Collected data entries —
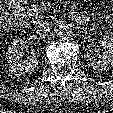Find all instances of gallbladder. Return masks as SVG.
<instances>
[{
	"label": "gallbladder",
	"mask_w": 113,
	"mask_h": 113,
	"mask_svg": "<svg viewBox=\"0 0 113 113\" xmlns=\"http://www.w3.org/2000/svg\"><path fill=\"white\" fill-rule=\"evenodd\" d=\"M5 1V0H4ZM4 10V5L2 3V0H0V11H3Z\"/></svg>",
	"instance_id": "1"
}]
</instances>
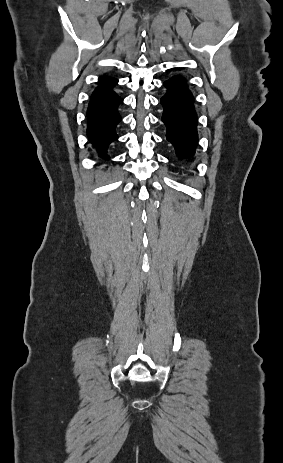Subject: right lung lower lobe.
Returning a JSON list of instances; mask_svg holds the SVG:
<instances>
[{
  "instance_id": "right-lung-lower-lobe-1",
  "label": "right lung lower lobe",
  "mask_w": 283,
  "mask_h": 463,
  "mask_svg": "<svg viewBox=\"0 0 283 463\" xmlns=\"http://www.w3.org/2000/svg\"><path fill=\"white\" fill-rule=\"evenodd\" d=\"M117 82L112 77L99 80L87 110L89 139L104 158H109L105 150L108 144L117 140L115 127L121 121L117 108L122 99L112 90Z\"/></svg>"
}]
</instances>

What to produce — Skipping all images, print the data above a second time exactly.

Solution for this exercise —
Find all instances of gallbladder. Return masks as SVG.
<instances>
[{
	"label": "gallbladder",
	"mask_w": 113,
	"mask_h": 113,
	"mask_svg": "<svg viewBox=\"0 0 113 113\" xmlns=\"http://www.w3.org/2000/svg\"><path fill=\"white\" fill-rule=\"evenodd\" d=\"M5 1V0H4ZM4 10V5L2 3V0H0V11H3Z\"/></svg>",
	"instance_id": "1"
}]
</instances>
Subject: right lung lower lobe.
Returning a JSON list of instances; mask_svg holds the SVG:
<instances>
[{
  "instance_id": "right-lung-lower-lobe-1",
  "label": "right lung lower lobe",
  "mask_w": 283,
  "mask_h": 463,
  "mask_svg": "<svg viewBox=\"0 0 283 463\" xmlns=\"http://www.w3.org/2000/svg\"><path fill=\"white\" fill-rule=\"evenodd\" d=\"M117 82L112 77L99 80L87 110L89 139L104 158H109L105 150L108 144L117 140L115 127L121 121L117 108L122 99L112 90Z\"/></svg>"
}]
</instances>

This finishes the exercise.